Джонни прочитывал все, но не отвечал, и письма ложились в коробку из-под обуви под кроватью в приемном доме.
– Ты должен ему написать, – сказала однажды мать.
– После всего, что случилось? После того, что он сделал?
– Джек – твой лучший друг. Его отец сломал ему руку. Подумай об этом.
Джонни покачал головой.
– Он мог сказать мне. У него был для этого миллион возможностей.

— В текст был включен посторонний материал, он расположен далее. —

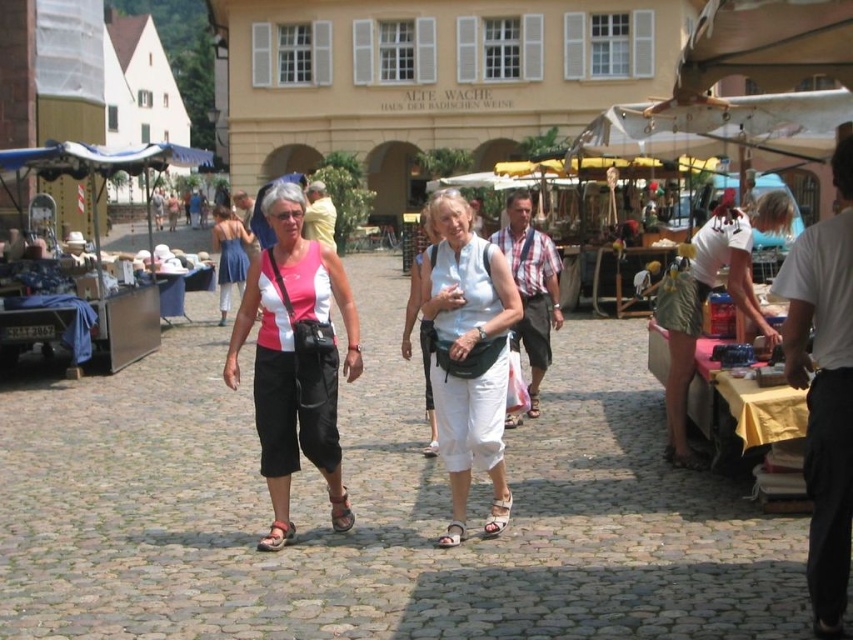 Is point (221, 288) closer to camera compared to point (339, 524)?

No, it is not.

Where is `pink fabric dress at center`? This screenshot has height=640, width=853. pink fabric dress at center is located at coordinates (229, 256).

Can you confirm if white cotton pants at center is smaller than leather sandal at center?

No.

Between white cotton pants at center and leather sandal at center, which one is positioned lower?

leather sandal at center is below.

At what (x,y) coordinates should I click in order to perform the action: click on white cotton pants at center. Please return your answer as a coordinate pair (x, y). Looking at the image, I should click on (467, 346).

Does brown leather sandal at center have a larger size compared to leather sandal at center?

Correct, brown leather sandal at center is larger in size than leather sandal at center.

From the picture: Who is more forward, [335,504] or [465,531]?

Point [465,531] is more forward.

Find the location of a particular element. This screenshot has width=853, height=640. brown leather sandal at center is located at coordinates (340, 509). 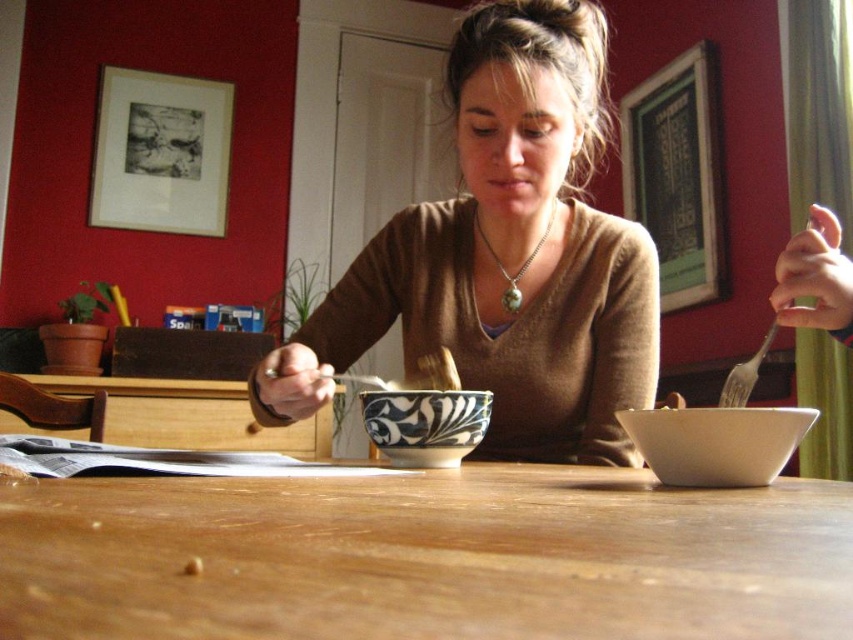 Can you confirm if white matte bowl at center is positioned to the right of black and white ceramic bowl at center?

Indeed, white matte bowl at center is positioned on the right side of black and white ceramic bowl at center.

Is white matte bowl at center positioned behind black and white ceramic bowl at center?

No.

Who is more distant from viewer, (753, 452) or (473, 442)?

Positioned behind is point (473, 442).

I want to click on white matte bowl at center, so click(717, 442).

Who is positioned more to the left, white matte bowl at center or green stone necklace at center?

From the viewer's perspective, green stone necklace at center appears more on the left side.

Between white matte bowl at center and green stone necklace at center, which one has more height?

Standing taller between the two is green stone necklace at center.

Between point (807, 408) and point (498, 272), which one is positioned behind?

Positioned behind is point (498, 272).

Where is `white matte bowl at center`? The height and width of the screenshot is (640, 853). white matte bowl at center is located at coordinates (717, 442).

Is black and white ceramic bowl at center shorter than green stone necklace at center?

Correct, black and white ceramic bowl at center is not as tall as green stone necklace at center.

In the scene shown: Who is shorter, black and white ceramic bowl at center or green stone necklace at center?

With less height is black and white ceramic bowl at center.

Does point (393, 435) come behind point (552, 218)?

No, it is in front of (552, 218).

I want to click on black and white ceramic bowl at center, so click(x=425, y=424). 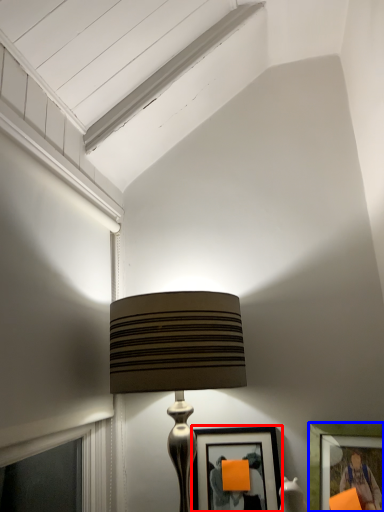 Question: Which object is closer to the camera taking this photo, picture frame (highlighted by a red box) or picture frame (highlighted by a blue box)?

Choices:
 (A) picture frame
 (B) picture frame

Answer: (B) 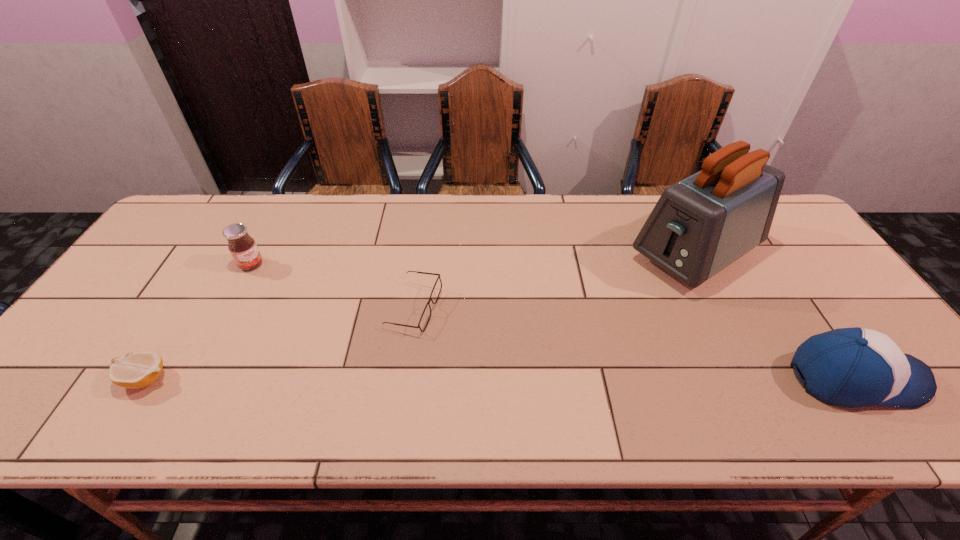 Choose which object is the nearest neighbor to the toaster. Please provide its 2D coordinates. Your answer should be formatted as a tuple, i.e. [(x, y)], where the tuple contains the x and y coordinates of a point satisfying the conditions above.

[(854, 367)]

This screenshot has height=540, width=960. I want to click on free space that satisfies the following two spatial constraints: 1. on the front side of the baseball cap; 2. on the front-facing side of the third object from right to left, so click(404, 379).

Where is `vacant space that satisfies the following two spatial constraints: 1. on the back side of the jam; 2. on the right side of the leftmost object`? Image resolution: width=960 pixels, height=540 pixels. vacant space that satisfies the following two spatial constraints: 1. on the back side of the jam; 2. on the right side of the leftmost object is located at coordinates (216, 265).

You are a GUI agent. You are given a task and a screenshot of the screen. Output one action in this format:
    pyautogui.click(x=<x>, y=<y>)
    Task: Click on the free location that satisfies the following two spatial constraints: 1. on the back side of the leftmost object; 2. on the left side of the third object from left to right
    
    Given the screenshot: What is the action you would take?
    189,308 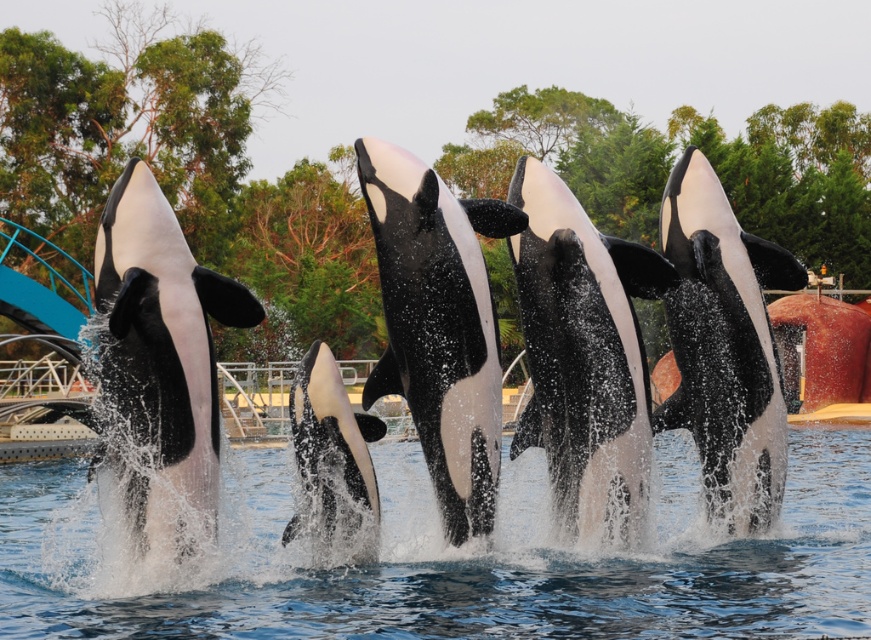 In the scene shown: Who is positioned more to the left, clear blue water at center or black smooth dolphin at center?

clear blue water at center

Which of these two, clear blue water at center or black smooth dolphin at center, stands shorter?

clear blue water at center is shorter.

What do you see at coordinates (458, 560) in the screenshot?
I see `clear blue water at center` at bounding box center [458, 560].

Identify the location of clear blue water at center. Image resolution: width=871 pixels, height=640 pixels. (458, 560).

Does black/white smooth dolphin at center lie in front of black and white dolphin at center?

Yes, black/white smooth dolphin at center is in front of black and white dolphin at center.

Find the location of a particular element. This screenshot has height=640, width=871. black/white smooth dolphin at center is located at coordinates (437, 324).

Is clear blue water at center wider than black/white smooth dolphin at center?

Correct, the width of clear blue water at center exceeds that of black/white smooth dolphin at center.

Is point (86, 630) positioned before point (454, 317)?

Yes, point (86, 630) is in front of point (454, 317).

Which is behind, point (478, 577) or point (406, 236)?

Point (478, 577)

Locate an element on the screen. The width and height of the screenshot is (871, 640). clear blue water at center is located at coordinates (458, 560). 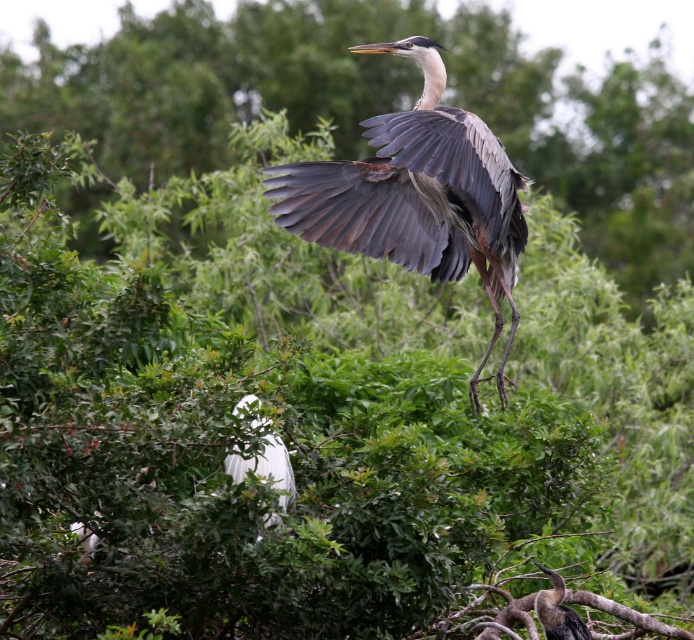 Question: Which of the following is the closest to the observer?

Choices:
 (A) (577, 637)
 (B) (273, 486)
 (C) (459, 273)

Answer: (B)

Question: From the image, what is the correct spatial relationship of gray feathered heron at center in relation to white feathered bird at center?

Choices:
 (A) right
 (B) left

Answer: (A)

Question: Can you confirm if white feathered bird at center is positioned to the right of dark brown feathers at center?

Choices:
 (A) yes
 (B) no

Answer: (B)

Question: Which point is closer to the camera?

Choices:
 (A) white feathered bird at center
 (B) dark brown feathers at center
 (C) gray feathered heron at center

Answer: (A)

Question: Which object appears closest to the camera in this image?

Choices:
 (A) white feathered bird at center
 (B) dark brown feathers at center
 (C) gray feathered heron at center

Answer: (A)

Question: Is gray feathered heron at center closer to the viewer compared to dark brown feathers at center?

Choices:
 (A) no
 (B) yes

Answer: (A) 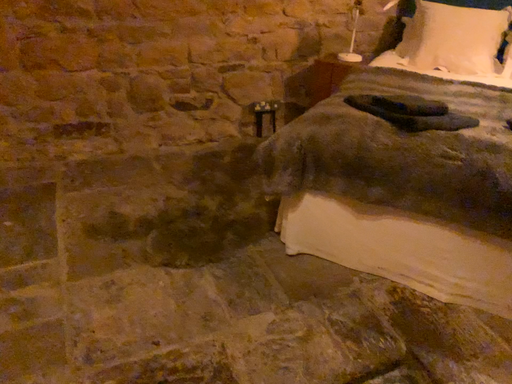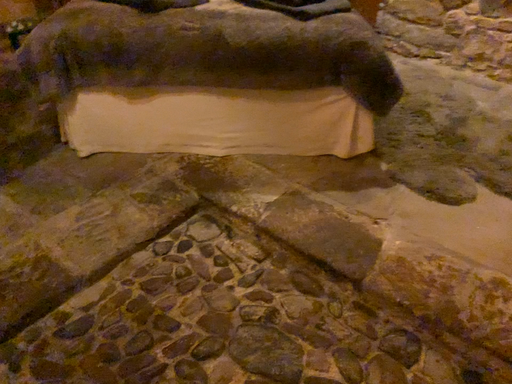 Question: How did the camera likely rotate when shooting the video?

Choices:
 (A) rotated left
 (B) rotated right

Answer: (B) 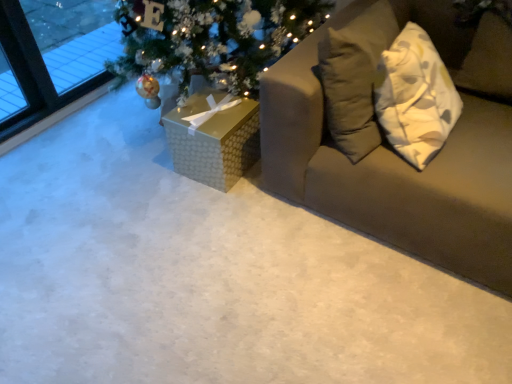 Where is `vacant space in front of gold textured gift box at center`? The image size is (512, 384). vacant space in front of gold textured gift box at center is located at coordinates (217, 207). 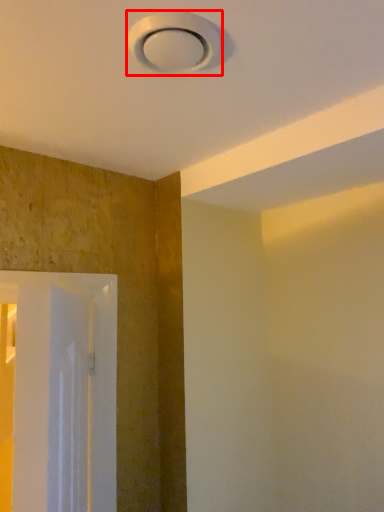 Question: From the image's perspective, considering the relative positions of lamp (annotated by the red box) and screen door in the image provided, where is lamp (annotated by the red box) located with respect to the staircase?

Choices:
 (A) below
 (B) above

Answer: (B) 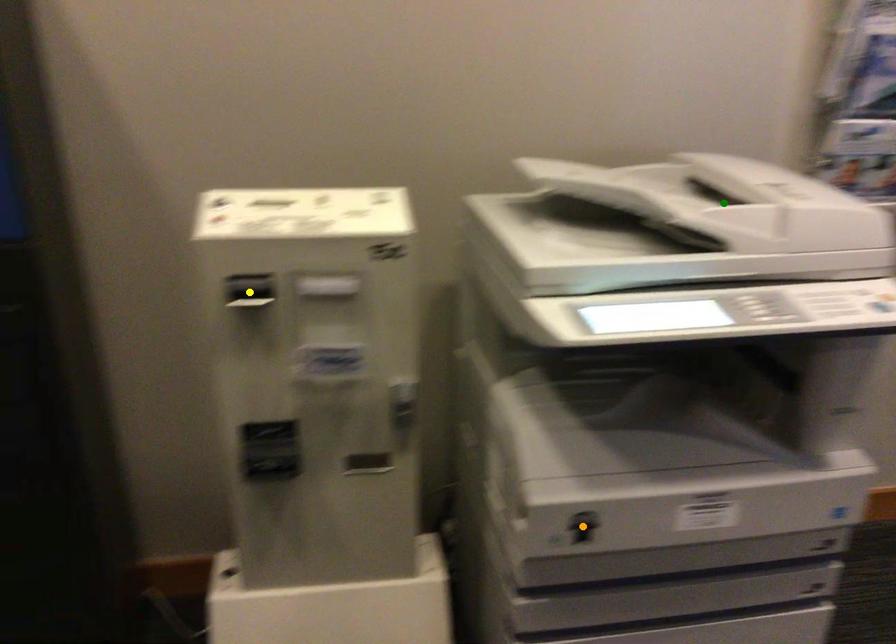 Order these from nearest to farthest:
yellow point
orange point
green point

1. yellow point
2. orange point
3. green point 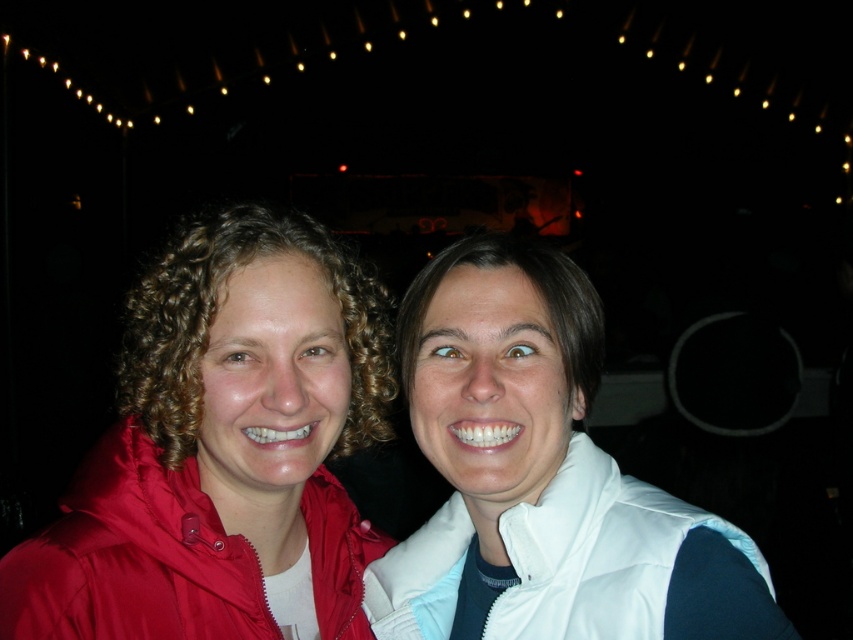 You are standing in a dark area and see a point of light at coordinates point (219,445). What object in the scene corresponds to this point?

The point (219,445) corresponds to the matte red jacket at left.

Consider the image. You are a photographer at a night event and want to capture a closeup shot of both the matte red jacket at left and the white puffy vest at lower right. The camera you are using has a maximum focus range of 12 inches. Will you be able to focus on both subjects at the same time?

The matte red jacket at left and the white puffy vest at lower right are 11.91 inches apart, which is within the camera maximum focus range of 12 inches. Therefore, you can focus on both subjects simultaneously.

You are a photographer setting up a shot for the two people in the image. You want to focus on the matte red jacket at left without blurring the person wearing it. What should you adjust?

→ The matte red jacket at left is 38.93 inches from the camera. To focus on it while keeping the person in focus, adjust the camera focus to 38.93 inches.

– Джек – еще ребенок. Вы оба – просто дети.
Джонни посмотрел на назначенную судом надзирающую, и в голове у него завертелась некая мысль.
– Ты простила сына детектива Ханта?
Она проследила за его взглядом. Надзирающая сидела за соседним столиком, и ей было явно не по себе в слишком тяжелом для лета голубом платье.
– Сына Ханта? – рассеянно повторила мать. – Он тоже совсем еще юный.
– Ты встречаешься с детективом Хантом?
– Завтра похороны твоего отца. Как я могу с кем-то встречаться?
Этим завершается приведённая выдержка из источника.